LAU-7b as pro-resolving of inflammation and CFTR stabilizer in Cystic Fibrosis
Cystic Fibrosis (CF) is the most common fatal hereditary disease among Caucasians, affecting an estimated 75,000 people worldwide. CF is caused by mutations in the gene encoding for the cystic fibrosis transmembrane conductance regulator (CFTR), a protein that acts as a chloride channel. Over 2,000 mutations have been described in the CFTR gene, the most common of which is △F508. The disruption of chloride and sodium transport results in dehydration of mucus secretions in exocrine tissues, mainly the respiratory tract, pancreas, gastrointestinal tract, and sweat glands. The negative effects caused by CFTR gene mutations are not restricted to ion channels, but also extend to dysfunction of the immune-inflammatory response, resulting in hyperinflammation of the lung and inability to defend against opportunistic infection. Although inflammation is needed to fight infection, an imbalance between pro-inflammatory versus anti-inflammatory environment can lead to an overwhelming and self‐perpetuating inflammatory response that results in lung damage and respiratory failure over time.
Current anti-inflammatory therapies failed to show effect in CF, either because their questionable benefits or due to concerns over their immune-suppressive potential. There are no drugs approved for treating lung inflammation in CF, yet aberrant inflammation is at core of lung degradation and the primary cause of mortality in these patients.
LAU-7b is a novel once-a-day oral form of fenretinide, under development by Laurent Pharmaceuticals for its potential to control inflammation without inducing immune-suppression. As opposed to typical anti-inflammatory drugs, which all work by inhibiting various activation mechanisms of the pro-inflammatory Arachidonic Acid (AA) cascade, LAU-7b is believed to trigger the resolution phase by acting on the docosahexaenoic acid (DHA) pathway, a more natural way to terminate inflammation without affecting its immune response (a “pro-resolving” effect). The imbalance between DHA and AA metabolism is known to be one of the hallmarks of the CF disease, consistent with the inability to make the transition between the activation phase and the resolution phase of inflammation.
Preclinical research showed that the oral administration of fenretinide results in correction of the AA/DHA ratio in the lungs of CFTR-knockout mice. Treatment with fenretinide increased the levels of DHA in CFTR-knockout mice, and it brought the levels of AA down to the levels observed in wild-type mice. Normalization of AA/DHA ratios resulted in decreased expression of inflammatory genes normally overexpressed in CFTR-knockout mice (IL-1β and S100A8) and increased clearance of pulmonary infections with Pseudomonas aeruginosa, the bacterium involved in perpetuating the inflammation-infection vicious cycle in CF.

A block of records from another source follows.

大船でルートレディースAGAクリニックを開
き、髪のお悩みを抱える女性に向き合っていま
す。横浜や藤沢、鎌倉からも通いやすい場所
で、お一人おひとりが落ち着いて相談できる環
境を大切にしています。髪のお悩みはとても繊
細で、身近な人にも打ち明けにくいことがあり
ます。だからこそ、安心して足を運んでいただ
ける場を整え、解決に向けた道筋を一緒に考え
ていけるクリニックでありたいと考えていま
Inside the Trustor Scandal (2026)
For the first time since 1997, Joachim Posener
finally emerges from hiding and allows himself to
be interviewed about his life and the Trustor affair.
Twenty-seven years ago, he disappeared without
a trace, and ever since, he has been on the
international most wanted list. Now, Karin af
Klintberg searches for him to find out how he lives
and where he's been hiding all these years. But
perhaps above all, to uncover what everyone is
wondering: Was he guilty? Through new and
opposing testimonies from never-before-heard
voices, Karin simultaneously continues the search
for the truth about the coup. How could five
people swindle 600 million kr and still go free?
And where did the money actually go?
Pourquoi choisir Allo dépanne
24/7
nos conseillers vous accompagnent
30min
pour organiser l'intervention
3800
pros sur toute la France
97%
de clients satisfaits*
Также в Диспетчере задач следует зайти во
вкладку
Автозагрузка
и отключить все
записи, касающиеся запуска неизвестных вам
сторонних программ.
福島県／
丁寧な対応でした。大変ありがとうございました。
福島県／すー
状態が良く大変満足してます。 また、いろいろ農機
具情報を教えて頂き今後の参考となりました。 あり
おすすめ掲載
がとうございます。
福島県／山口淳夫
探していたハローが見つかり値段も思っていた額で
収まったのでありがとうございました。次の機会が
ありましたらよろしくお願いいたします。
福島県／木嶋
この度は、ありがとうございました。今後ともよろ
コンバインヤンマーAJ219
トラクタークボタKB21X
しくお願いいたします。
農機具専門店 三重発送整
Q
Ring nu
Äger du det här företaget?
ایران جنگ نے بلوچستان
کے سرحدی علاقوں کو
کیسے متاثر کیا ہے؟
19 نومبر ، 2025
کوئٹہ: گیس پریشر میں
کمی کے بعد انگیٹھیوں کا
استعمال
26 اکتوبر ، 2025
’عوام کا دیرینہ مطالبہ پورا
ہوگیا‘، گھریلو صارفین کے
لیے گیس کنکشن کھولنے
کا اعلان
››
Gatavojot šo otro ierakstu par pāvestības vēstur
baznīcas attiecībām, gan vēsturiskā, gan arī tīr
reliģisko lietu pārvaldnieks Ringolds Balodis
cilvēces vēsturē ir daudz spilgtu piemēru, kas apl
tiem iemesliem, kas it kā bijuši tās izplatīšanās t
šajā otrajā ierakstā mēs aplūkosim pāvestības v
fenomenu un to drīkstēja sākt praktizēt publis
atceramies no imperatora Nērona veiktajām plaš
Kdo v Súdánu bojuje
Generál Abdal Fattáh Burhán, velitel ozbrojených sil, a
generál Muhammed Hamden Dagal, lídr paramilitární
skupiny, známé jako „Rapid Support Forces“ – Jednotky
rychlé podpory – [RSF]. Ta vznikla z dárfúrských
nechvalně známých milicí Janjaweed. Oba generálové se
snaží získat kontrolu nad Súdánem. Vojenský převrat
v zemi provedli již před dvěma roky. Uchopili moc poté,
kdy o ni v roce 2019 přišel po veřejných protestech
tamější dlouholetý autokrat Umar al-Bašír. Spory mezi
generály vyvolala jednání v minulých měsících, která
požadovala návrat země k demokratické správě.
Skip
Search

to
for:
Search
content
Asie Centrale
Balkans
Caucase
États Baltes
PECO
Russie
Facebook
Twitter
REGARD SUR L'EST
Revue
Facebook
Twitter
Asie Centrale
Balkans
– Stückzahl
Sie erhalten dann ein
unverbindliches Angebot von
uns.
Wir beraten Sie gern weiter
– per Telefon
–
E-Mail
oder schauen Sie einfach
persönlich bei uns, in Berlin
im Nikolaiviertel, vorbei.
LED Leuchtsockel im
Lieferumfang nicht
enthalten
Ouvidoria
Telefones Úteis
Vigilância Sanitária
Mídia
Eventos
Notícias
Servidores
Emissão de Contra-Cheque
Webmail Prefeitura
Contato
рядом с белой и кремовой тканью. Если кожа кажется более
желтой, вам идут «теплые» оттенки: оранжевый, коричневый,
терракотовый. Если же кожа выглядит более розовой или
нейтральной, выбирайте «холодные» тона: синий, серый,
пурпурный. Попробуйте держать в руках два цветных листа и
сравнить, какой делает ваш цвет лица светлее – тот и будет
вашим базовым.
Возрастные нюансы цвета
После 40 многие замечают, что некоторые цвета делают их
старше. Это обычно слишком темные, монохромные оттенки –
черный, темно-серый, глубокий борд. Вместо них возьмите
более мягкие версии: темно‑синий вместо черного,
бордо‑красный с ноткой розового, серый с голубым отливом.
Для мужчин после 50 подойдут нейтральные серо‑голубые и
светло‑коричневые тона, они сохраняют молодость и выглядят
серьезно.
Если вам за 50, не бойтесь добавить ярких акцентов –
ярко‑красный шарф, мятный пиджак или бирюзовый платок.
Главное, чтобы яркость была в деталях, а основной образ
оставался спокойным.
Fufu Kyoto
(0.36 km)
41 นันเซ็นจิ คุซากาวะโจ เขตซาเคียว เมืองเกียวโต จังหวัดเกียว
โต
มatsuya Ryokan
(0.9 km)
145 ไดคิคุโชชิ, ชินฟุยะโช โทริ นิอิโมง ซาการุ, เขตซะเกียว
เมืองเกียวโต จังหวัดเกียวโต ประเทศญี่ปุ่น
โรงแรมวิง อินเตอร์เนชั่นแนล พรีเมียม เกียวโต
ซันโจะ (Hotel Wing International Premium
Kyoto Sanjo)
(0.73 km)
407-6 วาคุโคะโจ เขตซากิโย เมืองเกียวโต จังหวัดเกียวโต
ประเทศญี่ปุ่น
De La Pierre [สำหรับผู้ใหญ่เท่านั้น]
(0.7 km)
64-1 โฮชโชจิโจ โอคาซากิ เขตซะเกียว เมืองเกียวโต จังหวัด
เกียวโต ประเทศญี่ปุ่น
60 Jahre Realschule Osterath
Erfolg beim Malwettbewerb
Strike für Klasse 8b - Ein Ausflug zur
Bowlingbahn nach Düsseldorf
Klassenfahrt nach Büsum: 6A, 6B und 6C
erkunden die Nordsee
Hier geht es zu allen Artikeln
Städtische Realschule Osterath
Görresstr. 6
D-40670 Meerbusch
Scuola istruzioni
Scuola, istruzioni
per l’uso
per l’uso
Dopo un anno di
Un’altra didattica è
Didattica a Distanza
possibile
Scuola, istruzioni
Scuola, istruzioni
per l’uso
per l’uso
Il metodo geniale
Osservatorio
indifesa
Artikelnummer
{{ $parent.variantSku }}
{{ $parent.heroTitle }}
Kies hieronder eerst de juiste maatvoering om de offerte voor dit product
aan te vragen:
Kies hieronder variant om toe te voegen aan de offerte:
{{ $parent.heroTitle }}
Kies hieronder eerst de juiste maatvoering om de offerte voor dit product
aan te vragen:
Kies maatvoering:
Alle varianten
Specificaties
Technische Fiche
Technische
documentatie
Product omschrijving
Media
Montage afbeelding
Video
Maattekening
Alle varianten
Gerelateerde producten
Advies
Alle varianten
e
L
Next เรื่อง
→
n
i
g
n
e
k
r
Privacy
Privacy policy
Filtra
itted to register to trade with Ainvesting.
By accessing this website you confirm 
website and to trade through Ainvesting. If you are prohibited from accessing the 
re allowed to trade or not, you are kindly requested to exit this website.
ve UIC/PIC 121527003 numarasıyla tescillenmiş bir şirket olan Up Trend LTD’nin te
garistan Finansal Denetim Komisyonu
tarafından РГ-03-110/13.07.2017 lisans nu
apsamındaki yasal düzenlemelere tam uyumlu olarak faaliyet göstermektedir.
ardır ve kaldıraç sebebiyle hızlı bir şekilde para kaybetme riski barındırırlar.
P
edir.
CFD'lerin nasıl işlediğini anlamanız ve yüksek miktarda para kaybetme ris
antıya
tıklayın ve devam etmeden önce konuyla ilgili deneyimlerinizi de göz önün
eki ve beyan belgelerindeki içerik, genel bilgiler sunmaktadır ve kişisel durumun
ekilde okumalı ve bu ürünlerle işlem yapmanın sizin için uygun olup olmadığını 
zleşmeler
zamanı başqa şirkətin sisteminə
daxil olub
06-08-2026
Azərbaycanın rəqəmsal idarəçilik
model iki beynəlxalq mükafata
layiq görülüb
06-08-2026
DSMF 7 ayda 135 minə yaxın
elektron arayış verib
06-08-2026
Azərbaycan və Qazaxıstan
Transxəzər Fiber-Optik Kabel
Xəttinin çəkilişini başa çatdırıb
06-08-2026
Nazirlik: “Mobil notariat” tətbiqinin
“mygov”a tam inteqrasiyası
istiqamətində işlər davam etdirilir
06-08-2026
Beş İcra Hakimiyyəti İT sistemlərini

More recent data (Hanrahan 2018) showed fenretinide’s ability to also enhance membrane sphingolipid rafts and stabilize CFTR channel in airway epithelial apical membrane, especially under cellular stress induced by inflammation. The effect on the CFTR function is potentiated when fenretinide is combined with a CFTR corrector, thus demonstrating the important link between inflammation and the basic defect in CF. Furthermore, Radzioch et al. (2018) showed LAU-7b potential to modulate the mucin secretion and preventing the development of age-related pulmonary hyper-inflammation and epithelial hyperplasia in CFTR-KO mice.